KA treatment elevated the level of c-Fos, with variations across neuronal subtypes. InCITE-seq derived nuclear c-Fos levels showed widespread expression across multiple cell types (Fig. 3a), with significant upregulation in neurons of KA-treated mice compared to PBS (Fig. 3b; P=10−15, two-sided KS test). Subsets of neurons differed in c-Fos levels, such that nuclei from CA neurons had lower levels than from granule cells (GC) of the dentate gyrus (DG) (Fig. 3c; P=1.7*10−7, two-sided KS test). In contrast, p65 did not change after KA treatment at this time scale (Fig. 3d), as expected49. These patterns were confirmed by immunofluorescence, where c-Fos is expressed in multiple neuronal types, including DG granule cells, CA neurons, and somatostatin (SST+) interneurons (IN), with higher c-Fos intensity in granule cells compared to CA neurons (Fig. 3e,f), and no change in p65 due to treatment (Fig. 3g). Overall, inCITE-seq quantitatively measured nuclear protein levels that reflected diverse levels of activity-regulated TFs across cell types and treatment.

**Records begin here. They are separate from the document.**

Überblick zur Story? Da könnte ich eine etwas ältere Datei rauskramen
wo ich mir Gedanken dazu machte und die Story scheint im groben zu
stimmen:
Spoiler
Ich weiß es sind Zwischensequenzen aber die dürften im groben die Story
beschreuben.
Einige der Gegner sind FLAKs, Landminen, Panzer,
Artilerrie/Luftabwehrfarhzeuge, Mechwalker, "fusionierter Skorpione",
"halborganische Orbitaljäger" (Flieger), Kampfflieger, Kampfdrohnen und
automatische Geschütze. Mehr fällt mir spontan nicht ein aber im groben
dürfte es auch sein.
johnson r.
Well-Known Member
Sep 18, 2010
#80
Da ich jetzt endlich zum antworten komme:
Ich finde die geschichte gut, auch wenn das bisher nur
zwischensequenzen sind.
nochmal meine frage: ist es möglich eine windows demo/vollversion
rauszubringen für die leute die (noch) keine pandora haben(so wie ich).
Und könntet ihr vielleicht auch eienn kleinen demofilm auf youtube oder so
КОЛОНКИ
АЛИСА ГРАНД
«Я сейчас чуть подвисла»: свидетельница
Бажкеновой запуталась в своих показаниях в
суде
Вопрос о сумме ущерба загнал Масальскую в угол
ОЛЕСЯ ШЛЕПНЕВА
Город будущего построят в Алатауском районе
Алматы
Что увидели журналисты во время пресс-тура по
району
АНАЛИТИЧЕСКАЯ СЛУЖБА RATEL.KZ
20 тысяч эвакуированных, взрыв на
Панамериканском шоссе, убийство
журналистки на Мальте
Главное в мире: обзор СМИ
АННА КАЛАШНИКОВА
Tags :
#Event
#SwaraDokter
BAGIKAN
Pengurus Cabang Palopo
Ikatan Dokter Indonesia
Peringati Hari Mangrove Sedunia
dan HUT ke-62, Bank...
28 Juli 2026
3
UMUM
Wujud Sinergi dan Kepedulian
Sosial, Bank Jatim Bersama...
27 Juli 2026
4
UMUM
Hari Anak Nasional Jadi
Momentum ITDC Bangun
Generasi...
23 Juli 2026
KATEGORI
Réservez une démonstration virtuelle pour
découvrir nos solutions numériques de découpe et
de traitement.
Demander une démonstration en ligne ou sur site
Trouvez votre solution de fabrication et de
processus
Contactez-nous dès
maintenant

Relating protein and mRNA levels of inCITE target genes
Relating the mRNA and protein levels of inCITE target genes revealed a wide range of regulatory dynamics. We compared transcript and protein levels across nuclei with “high” or “low” protein levels that were categorized using batch-specific thresholds (Extended Data Fig. 6a-d), and assessed how treatment impacted their relationship (Fig. 3h). Transcript levels of the activity-regulated gene Fos were elevated in populations with high protein levels (c-Foshigh) compared to c-Foslow (P=9*10−5, two-sided Mann-Whitney test), but only under PBS treatment, whereas for Fos mRNA was highly expressed regardless of its protein levels after KA treatment. This is consistent with a model where c-Fos positively regulates its own transcript, whose expression is already saturated after treatment at this time scale57 and when the downstream effect of mRNA induction on protein levels is not yet observable. In contrast, NeuN and its encoding transcript Rbfox3 were inversely associated (P<0.01, two-sided MW test), although unspliced, intron-retaining pre-mRNA levels of Rbfox3 (estimated by Velocyto27, Methods) were upregulated by KA treatment (Extended Data Fig. 7a). This is consistent with other RNA-binding proteins that negatively regulate their own expression via intron retention58. Rela mRNA levels did not differ across p65 protein levels (Fig. 3h, P=1, two-sided MW test), and Spi1 transcripts (encoding PU.1) were not detected, underscoring the importance of protein measurements as a complement to RNA, particularly for TFs whose RNAs are often lowly expressed59.
Modeling genome-wide association with each protein recovers known TF targets
We devised an approach to infer the putative genome-wide impact of each TF on gene expression based on nuclear protein levels. As concentrations of TFs shape gene expression in the regulatory context of the nucleus8,9, we modeled gene expression as a function of protein levels. To first identify global impacts of TFs, we modeled each gene’s RNA as a linear combination of the four proteins – c-Fos, p65, PU.1, NeuN – after regressing out the contributions of cell type (cluster), treatment, and their interaction, to account for collinearity (especially between KA treatment and c-Fos; Methods). Genes significantly associated with the three TFs were interpreted as putative TF-regulated genes, with the effect size estimated by their coefficients. TF-associated genes comprised of known targets and pathways (Fig. 4a–c; Extended Data Fig. 7b), with PU.1 associated genes including direct regulatory targets and known microglia markers, e.g. Trem2, Tyrobp and C1qa60, and c-Fos associated genes including known targets Npas4, Nr4a1, Homer1, and its own transcript Fos, that reflect activity-induced upregulation35. Although our model also identified NeuN-associated genes (Extended Data Fig. 7c), we reasoned that these genes could reflect direct changes in transcript levels via splicing or indirect effects of a generally transcriptionally active state of the nucleus, as NeuN is associated with decondensed chromatin and enlarged nuclei61.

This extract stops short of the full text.